After this I want to add some automatic level of detail control so the tree is traversed less deeply as the voxel bricks become smaller on screen, having this controllable from the user interface would also be useful to allow performance to be measured against visual fidelity.  Next I want to add a new distance generation function to produce blocks that are a bit more landscape-like plus having the materials to go with them.

So, plenty to do then!

References:

As mentioned above, this is a fairly arbitrary collection of some of the links I came across while researching SVOs.  I am sure there are many more so do feel free to report any good ones you find in the comments!

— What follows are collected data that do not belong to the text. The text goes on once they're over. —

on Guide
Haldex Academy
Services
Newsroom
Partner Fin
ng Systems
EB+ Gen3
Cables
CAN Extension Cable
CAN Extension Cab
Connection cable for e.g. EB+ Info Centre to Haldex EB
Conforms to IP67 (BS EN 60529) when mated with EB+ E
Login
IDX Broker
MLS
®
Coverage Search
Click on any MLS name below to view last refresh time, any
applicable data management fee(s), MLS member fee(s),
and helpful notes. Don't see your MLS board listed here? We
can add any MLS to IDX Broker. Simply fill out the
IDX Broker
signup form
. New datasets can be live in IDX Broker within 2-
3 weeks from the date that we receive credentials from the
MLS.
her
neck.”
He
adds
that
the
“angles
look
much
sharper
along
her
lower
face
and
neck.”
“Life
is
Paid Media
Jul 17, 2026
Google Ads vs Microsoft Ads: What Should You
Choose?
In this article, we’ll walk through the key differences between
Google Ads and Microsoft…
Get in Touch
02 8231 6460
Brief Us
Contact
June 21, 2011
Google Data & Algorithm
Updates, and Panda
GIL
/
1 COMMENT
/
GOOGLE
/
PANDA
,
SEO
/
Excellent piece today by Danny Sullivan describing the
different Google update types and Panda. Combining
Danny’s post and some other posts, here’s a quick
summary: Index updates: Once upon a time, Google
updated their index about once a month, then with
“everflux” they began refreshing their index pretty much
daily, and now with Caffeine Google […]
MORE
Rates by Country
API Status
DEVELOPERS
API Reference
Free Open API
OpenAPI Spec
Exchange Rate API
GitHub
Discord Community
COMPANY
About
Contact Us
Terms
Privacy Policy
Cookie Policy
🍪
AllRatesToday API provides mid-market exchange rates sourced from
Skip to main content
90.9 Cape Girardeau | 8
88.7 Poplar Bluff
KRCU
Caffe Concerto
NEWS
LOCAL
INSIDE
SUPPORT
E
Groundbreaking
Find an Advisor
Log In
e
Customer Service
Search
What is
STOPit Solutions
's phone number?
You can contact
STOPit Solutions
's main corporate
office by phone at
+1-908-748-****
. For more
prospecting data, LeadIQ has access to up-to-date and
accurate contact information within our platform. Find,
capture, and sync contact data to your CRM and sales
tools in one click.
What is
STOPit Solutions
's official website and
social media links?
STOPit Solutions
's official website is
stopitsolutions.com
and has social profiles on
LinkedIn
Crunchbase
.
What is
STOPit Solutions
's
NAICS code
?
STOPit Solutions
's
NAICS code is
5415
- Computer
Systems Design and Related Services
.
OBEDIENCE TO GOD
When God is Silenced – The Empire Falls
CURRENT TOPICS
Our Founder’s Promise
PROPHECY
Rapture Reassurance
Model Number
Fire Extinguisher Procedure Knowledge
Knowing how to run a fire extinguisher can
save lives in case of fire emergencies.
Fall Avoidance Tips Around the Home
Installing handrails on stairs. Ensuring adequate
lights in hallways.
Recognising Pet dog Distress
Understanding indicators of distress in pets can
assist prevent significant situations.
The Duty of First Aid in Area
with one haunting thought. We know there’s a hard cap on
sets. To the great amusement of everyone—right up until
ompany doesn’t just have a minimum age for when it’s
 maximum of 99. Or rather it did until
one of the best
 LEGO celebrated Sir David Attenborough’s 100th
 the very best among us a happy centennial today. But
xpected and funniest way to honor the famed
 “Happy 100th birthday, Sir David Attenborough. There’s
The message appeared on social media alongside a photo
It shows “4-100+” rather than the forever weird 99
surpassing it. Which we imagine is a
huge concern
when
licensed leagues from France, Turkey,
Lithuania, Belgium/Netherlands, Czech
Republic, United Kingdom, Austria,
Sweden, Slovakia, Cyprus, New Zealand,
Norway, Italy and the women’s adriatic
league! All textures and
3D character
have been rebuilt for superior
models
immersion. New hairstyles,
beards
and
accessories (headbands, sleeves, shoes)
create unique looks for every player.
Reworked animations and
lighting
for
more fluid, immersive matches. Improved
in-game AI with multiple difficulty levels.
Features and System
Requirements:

http://www.tml.tkk.fi/~samuli/publications/laine2010tr1_paper.pdf
Efficient Sparse Voxel Octrees – Analysis, Extensions, and Implementation, Samuli Laine Tero Karras, NVIDIA Research

http://en.wikipedia.org/wiki/Sparse_voxel_octree
Sparse voxel octree

http://www.daimi.au.dk/~aquak/MasterThesisKristofRoemisch.pdf
Sparse Voxel Octree Ray Tracing on the GPU, Kristof Römisch, Masters Thesis

http://maverick.inria.fr/Publications/2011/Cra11/
GigaVoxels: A Voxel-Based Rendering Pipeline For Efficient Exploration Of Large And Detailed Scenes, Cyril Crassin, PhD thesis

http://www.youtube.com/watch?v=VpEpAFGplnI
Sparse Voxel Octree (SVO) Demo by Jon Olick

http://procworld.blogspot.co.uk/
Procedural World

10 comments:

  1. Very interesting article! I've not actually seen too much work on this method of voxelization before in my travels. Can this method of distance-based isosurface extraction produce both sharp and smoothed surfaces?

    One of the biggest problems I see people face is less about the pure rendering of the volume but the painting that must be done afterwards. I realize its quite early to discuss in depth, but do you have any thoughts about how texturing will work?

    ReplyDelete
    Replies
    1. Thanks Scott. I don't think it's really possible to do properly sharp surfaces (such as a cube with sharp edges) as the normals are calculated from the distance field and all data samples including normals represent an area of space equivalent to at least a single voxel.

      Using high resolution data would produce sharper edges but they would never be truly sharp the way polygonal geometry can produce.

      As for texturing, my current thoughts revolve around storing a material ID with each voxel and using some sort of probability based blending between them to give per-pixel material IDs from which I can shade. Texture co-ordinates will probably be produced using the blended tri-planar mapping technique I used in earlier projects using world space co-ordinates as the basis.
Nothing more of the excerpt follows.